私が新船橋キリスト教会に赴任した時は、新型コロナウイルスが猛威を振るい始めたころでしたので、信徒の皆さんの家を訪問するのもはばかられ、博さんとはほんの数回しか顔を合わせていません。しかし昨年の10月末ごろから劇的に感染者数が減った時期がありました。私は今がチャンスとばかりに、博さんを訪ねて出張聖餐式をしようと計画しました。ところが前の週に尻もちをついた博さんは、その日体を起こすことができず、結局訪問はかなわなかったのです。そして次の聖餐式の機会を待たずに博さんは天に召されました。

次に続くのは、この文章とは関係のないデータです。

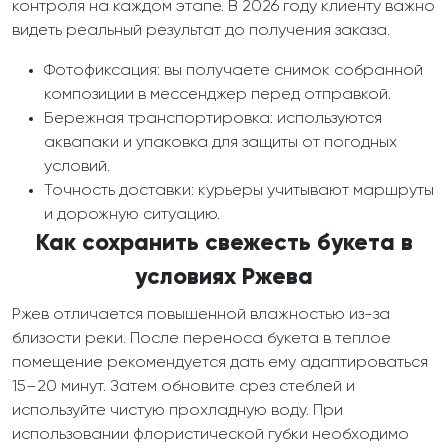
контроля на каждом этапе. В 2026 году клиенту важно
видеть реальный результат до получения заказа.
Фотофиксация: вы получаете снимок собранной
композиции в мессенджер перед отправкой.
Бережная транспортировка: используются
аквапаки и упаковка для защиты от погодных
условий.
Точность доставки: курьеры учитывают маршруты
и дорожную ситуацию.
Как сохранить свежесть букета в
условиях Ржева
Ржев отличается повышенной влажностью из-за
близости реки. После переноса букета в теплое
помещение рекомендуется дать ему адаптироваться
15–20 минут. Затем обновите срез стеблей и
используйте чистую прохладную воду. При
использовании флористической губки необходимо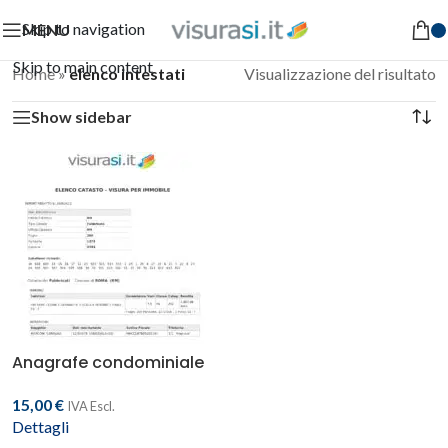
Skip to navigation
MENU
Skip to main content
Home
»
elenco intestati
Visualizzazione del risultato
Show sidebar
Anagrafe condominiale
elenco intestatari
15,00
€
IVA Escl.
Dettagli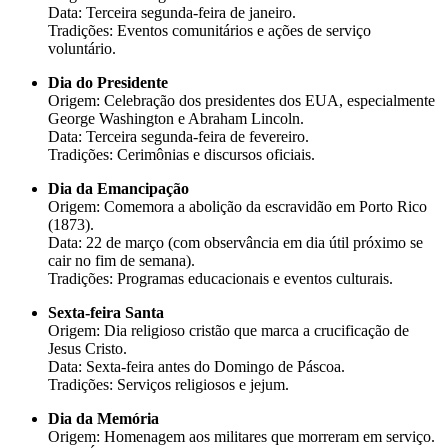
Data: Terceira segunda-feira de janeiro.
Tradições: Eventos comunitários e ações de serviço
voluntário.
Dia do Presidente
Origem: Celebração dos presidentes dos EUA, especialmente
George Washington e Abraham Lincoln.
Data: Terceira segunda-feira de fevereiro.
Tradições: Cerimônias e discursos oficiais.
Dia da Emancipação
Origem: Comemora a abolição da escravidão em Porto Rico
(1873).
Data: 22 de março (com observância em dia útil próximo se
cair no fim de semana).
Tradições: Programas educacionais e eventos culturais.
Sexta-feira Santa
Origem: Dia religioso cristão que marca a crucificação de
Jesus Cristo.
Data: Sexta-feira antes do Domingo de Páscoa.
Tradições: Serviços religiosos e jejum.
Dia da Memória
Origem: Homenagem aos militares que morreram em serviço.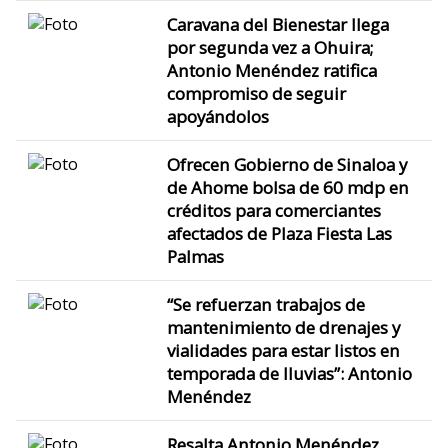
Caravana del Bienestar llega
por segunda vez a Ohuira;
Antonio Menéndez ratifica
compromiso de seguir
apoyándolos
Ofrecen Gobierno de Sinaloa y
de Ahome bolsa de 60 mdp en
créditos para comerciantes
afectados de Plaza Fiesta Las
Palmas
“Se refuerzan trabajos de
mantenimiento de drenajes y
vialidades para estar listos en
temporada de lluvias”: Antonio
Menéndez
Resalta Antonio Menéndez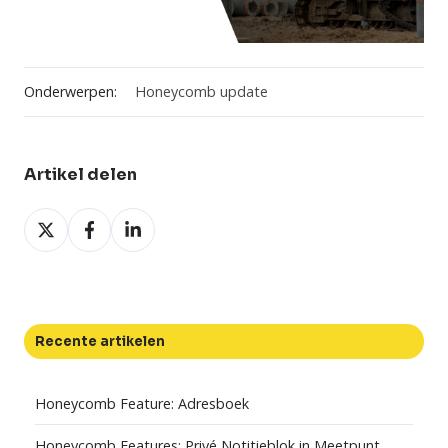
Onderwerpen:
Honeycomb update
Artikel delen
Deel
Deel
Deel
op
op
op
X
Facebook
LinkedIn
Recente artikelen
Honeycomb Feature: Adresboek
Honeycomb Features: Privé Notitieblok in Meetpunt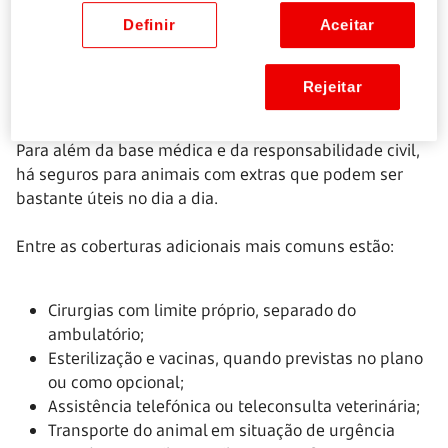
determinados plafonds anuais ou por ato médico.
Definir
Aceitar
Também é frequente haver franquias, ou seja, uma
parte da despesa fica sempre a cargo do tutor.
Rejeitar
Quais as coberturas extra disponíveis?
Para além da base médica e da responsabilidade civil,
há seguros para animais com extras que podem ser
bastante úteis no dia a dia.
Entre as coberturas adicionais mais comuns estão:
Cirurgias com limite próprio, separado do
ambulatório;
Esterilização e vacinas, quando previstas no plano
ou como opcional;
Assistência telefónica ou teleconsulta veterinária;
Transporte do animal em situação de urgência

私たち人は、時をコントロールすることはできません。時は神の支配にあるのです。そして神の支配するときは、「カイロス」に満ちている。もしそうであるならば、博さん亡きあと、私たちにできることがあるとすると、それはなんでしょうか。それは博さんの一生に満ちている「カイロス」を探すことなのかもしれません。私たちは博さんの人生のあの時、この時を振り返る中で、彼の生涯に神がどう関わってくださったかを見つけていきたいのです。

 

  最後にこの「時の詩(うた)」の始まりと終わりを見てみましょう。「生まれるのに時があり」で始まり、「平和の時がある」で終わっています。私たちは生まれたその瞬間から、悲しみや痛み、生きづらさを抱え始めます。赤ちゃんが泣いて生まれてくるのも、そんな人生の厳しさを暗示しているのかもしれません。けれども、だからこそ、最後は「平和」で終わりたい。この「平和」はヘブル語では「シャローム」です。「和解」「回復」の意味を持ちます。私たちの地上での生涯は、ひょっとしたら神に反抗し、あるいは無視し、自分勝手に生きてきた人生かもしれません。けれども最後は、神と和解していただきたい。神は私たち人間と和解するために御子イエス・キリストを与えてくださいました。このイエスさまを信じることによって、私たちは神との平和を取り戻すことができるのです。「生まれる」から始まり、「平和」で終わる人生。神さまと和解した私たちは最後、神さまのふところの中で、永遠に安らぐのです。博さんのように。